AI Has Outgrown Its Own Exams

The scoreboard that ranked machines for a decade is going blind. Harder tests will not fix it, because the problem is the fixed test itself.

A leaderboard is a comfort. It turns a dizzying question, "is this machine intelligent?", into a number you can compare. For ten years, artificial intelligence lived under the discipline of the score. Today the best models clear 88 percent on the major knowledge exams, packed so tightly that the gap between first place and tenth means nothing. The needle no longer moves; it is pinned to the top.

Saturation is not a technical footnote. MMLU, the reference exam, fell in 2024, and others fell before it. Every test built to last for years gives way in months. And the more famous an exam becomes, the more its questions seep into training data. The model stops reasoning and starts remembering. The score climbs for the wrong reason.

The Law That Eats the Measure

It is an old rule, stated by the economist Charles Goodhart: once a measure becomes a target, it stops being a good measure. AI gives the cleanest demonstration yet. Labs optimize for the scoreboard, the scoreboard drifts from reality, and the gap widens. On enterprise tasks, the distance between lab-reported performance and what shows up in production reaches 37 percent.

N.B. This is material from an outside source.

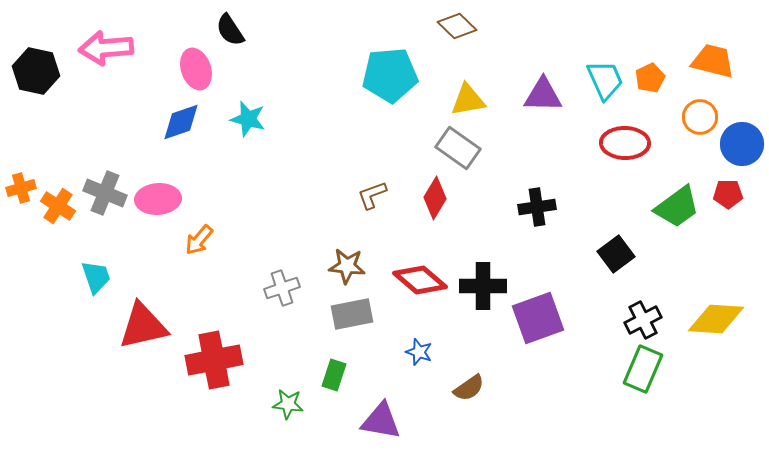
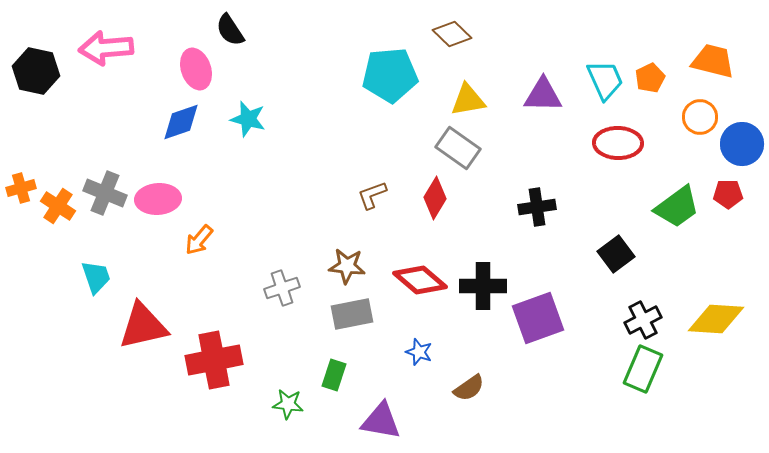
brown diamond at (457, 26): moved 5 px left, 8 px down
red ellipse at (625, 143): moved 7 px left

The industry's reflex is to build harder exams, sealed against contamination. They will hold for a year, maybe two. The trouble is not the difficulty of the questions; it is the very idea of a fixed exam. An intelligence worthy of the name should, by definition, overflow the box we try to lock it in.

Measuring Trust, Not Knowledge

The real shift lies elsewhere. The useful question is no longer "how much does it know?" but "how far can I trust it, here, on my task, at what cost?". For the same accuracy, costs vary by a factor of fifty. Factual error rates spread from 22 to 94 percent across models. No single number captures that.

So we enter an age without a shared compass, exactly when investment and deployment decisions are crying out for one. We will have to relearn how to judge without a grade, through the test of the field rather than the ranking. It is uncomfortable, and more honest: you only measure a machine well by watching it work.